Crossen, already out of the vehicle, then asks Antonio where he lived and suggested he looked like he was “killing time.”

Antonio, who filmed the encounter that was posted to Facebook and on YouTube, explained he was headed to the barbershop.

In a video a Boston Police officers can be seen stopping and questioning a black man who was on his way to a barbershop.
In a video a Boston Police officers can be seen stopping and questioning a black man who was on his way to a barbershop.

“Why are you bothering me?” Antonio continues. “You still didn’t tell me what you’re stopping me for.”

“Are your parents proud of you for flipping off the police?” Rossen asks in reply.

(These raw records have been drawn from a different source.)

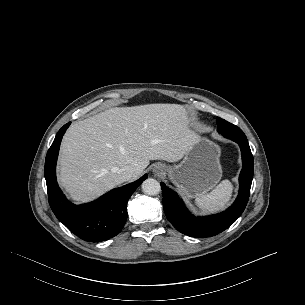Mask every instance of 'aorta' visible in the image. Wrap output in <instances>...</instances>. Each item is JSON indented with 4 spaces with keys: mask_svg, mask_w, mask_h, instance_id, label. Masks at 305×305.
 <instances>
[{
    "mask_svg": "<svg viewBox=\"0 0 305 305\" xmlns=\"http://www.w3.org/2000/svg\"><path fill=\"white\" fill-rule=\"evenodd\" d=\"M142 190L148 195H157L161 191V186L156 179L148 178L143 181Z\"/></svg>",
    "mask_w": 305,
    "mask_h": 305,
    "instance_id": "obj_1",
    "label": "aorta"
}]
</instances>
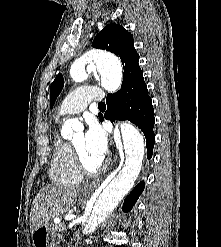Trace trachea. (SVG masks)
<instances>
[{"instance_id":"obj_1","label":"trachea","mask_w":221,"mask_h":247,"mask_svg":"<svg viewBox=\"0 0 221 247\" xmlns=\"http://www.w3.org/2000/svg\"><path fill=\"white\" fill-rule=\"evenodd\" d=\"M98 108H99L100 110H105V109H106L105 103H104V102H99V103H98Z\"/></svg>"}]
</instances>
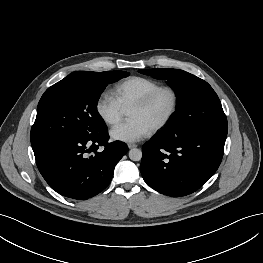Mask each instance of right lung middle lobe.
<instances>
[{
  "mask_svg": "<svg viewBox=\"0 0 263 263\" xmlns=\"http://www.w3.org/2000/svg\"><path fill=\"white\" fill-rule=\"evenodd\" d=\"M128 72L106 71L70 74L42 95L31 129L33 151L54 141L96 134L106 128L97 111L101 93L109 83Z\"/></svg>",
  "mask_w": 263,
  "mask_h": 263,
  "instance_id": "1",
  "label": "right lung middle lobe"
}]
</instances>
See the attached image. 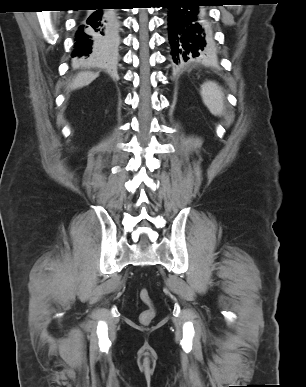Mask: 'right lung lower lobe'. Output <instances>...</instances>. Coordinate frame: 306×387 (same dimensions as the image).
<instances>
[{
  "instance_id": "98d812e1",
  "label": "right lung lower lobe",
  "mask_w": 306,
  "mask_h": 387,
  "mask_svg": "<svg viewBox=\"0 0 306 387\" xmlns=\"http://www.w3.org/2000/svg\"><path fill=\"white\" fill-rule=\"evenodd\" d=\"M117 34L115 9L84 11L78 23L72 58L81 64L110 63L116 55Z\"/></svg>"
}]
</instances>
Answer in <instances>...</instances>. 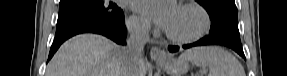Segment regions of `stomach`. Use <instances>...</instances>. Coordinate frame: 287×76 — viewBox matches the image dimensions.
Segmentation results:
<instances>
[{"mask_svg": "<svg viewBox=\"0 0 287 76\" xmlns=\"http://www.w3.org/2000/svg\"><path fill=\"white\" fill-rule=\"evenodd\" d=\"M169 76H183L189 68L188 62L180 58L169 57L165 61H156Z\"/></svg>", "mask_w": 287, "mask_h": 76, "instance_id": "1", "label": "stomach"}]
</instances>
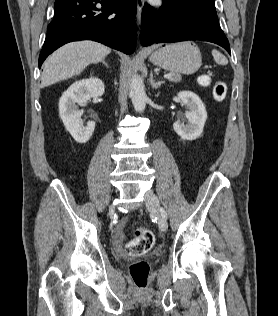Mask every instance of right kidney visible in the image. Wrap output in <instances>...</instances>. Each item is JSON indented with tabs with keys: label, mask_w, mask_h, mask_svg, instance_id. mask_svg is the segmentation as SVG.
I'll return each instance as SVG.
<instances>
[{
	"label": "right kidney",
	"mask_w": 278,
	"mask_h": 316,
	"mask_svg": "<svg viewBox=\"0 0 278 316\" xmlns=\"http://www.w3.org/2000/svg\"><path fill=\"white\" fill-rule=\"evenodd\" d=\"M102 80L96 77L82 79L73 83L59 100V114L65 128L78 143H86L95 129V122L89 121L86 126L81 121L83 111L77 110V104L86 103L92 97L104 94Z\"/></svg>",
	"instance_id": "right-kidney-1"
}]
</instances>
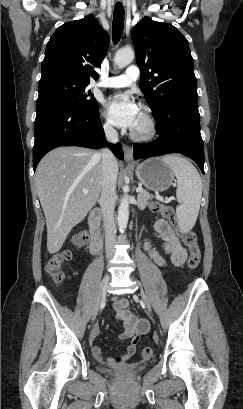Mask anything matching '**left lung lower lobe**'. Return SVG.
<instances>
[{"label": "left lung lower lobe", "instance_id": "obj_1", "mask_svg": "<svg viewBox=\"0 0 243 409\" xmlns=\"http://www.w3.org/2000/svg\"><path fill=\"white\" fill-rule=\"evenodd\" d=\"M154 118L159 138L150 143L134 144V157L139 159L180 153L194 160L204 173V146L200 134L198 97H183L166 108L165 113Z\"/></svg>", "mask_w": 243, "mask_h": 409}]
</instances>
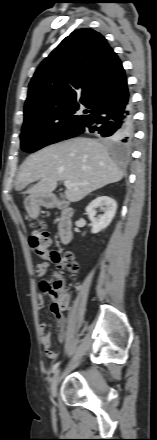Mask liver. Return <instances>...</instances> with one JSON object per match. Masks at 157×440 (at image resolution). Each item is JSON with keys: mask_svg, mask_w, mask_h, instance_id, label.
I'll return each mask as SVG.
<instances>
[{"mask_svg": "<svg viewBox=\"0 0 157 440\" xmlns=\"http://www.w3.org/2000/svg\"><path fill=\"white\" fill-rule=\"evenodd\" d=\"M123 176L103 144L79 137L49 145L30 155L21 166L16 190L21 191L38 181L25 193L49 195L58 181L69 180L74 186L67 188L65 197L70 202H78L92 191L120 181Z\"/></svg>", "mask_w": 157, "mask_h": 440, "instance_id": "obj_1", "label": "liver"}]
</instances>
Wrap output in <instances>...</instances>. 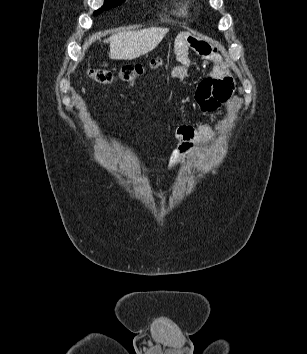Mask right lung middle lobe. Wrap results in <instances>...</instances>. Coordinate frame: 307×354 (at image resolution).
<instances>
[{"label":"right lung middle lobe","mask_w":307,"mask_h":354,"mask_svg":"<svg viewBox=\"0 0 307 354\" xmlns=\"http://www.w3.org/2000/svg\"><path fill=\"white\" fill-rule=\"evenodd\" d=\"M125 0H105L104 5L102 6V8L96 10L93 15H97L101 12H103V10H108L110 8L116 7L118 5H120L122 2H124Z\"/></svg>","instance_id":"obj_1"}]
</instances>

At one point, Antonio calls the officer a “pig” and “stupid” before the officer walked back to his car.

Activist Jamarhl Crawford said the video shows how black men are regularly treated.

“This has been an ongoing situation where the interactions between the police department and members of our community, particularly those who are black and brown and male, are not friendly,” he told WCVB-TV.

“We need more data, we need more transparency, we need more accountability, and we need to confront this narrative that the Boston Police Department does it right when there are so many examples of them not,” Rahsaan Hall of the American Civil Liberties Union of Massachusetts said, according to the Boston Globe.

A Boston Police spokesman told the Globe the department is aware of the video and will review if it violated any rules.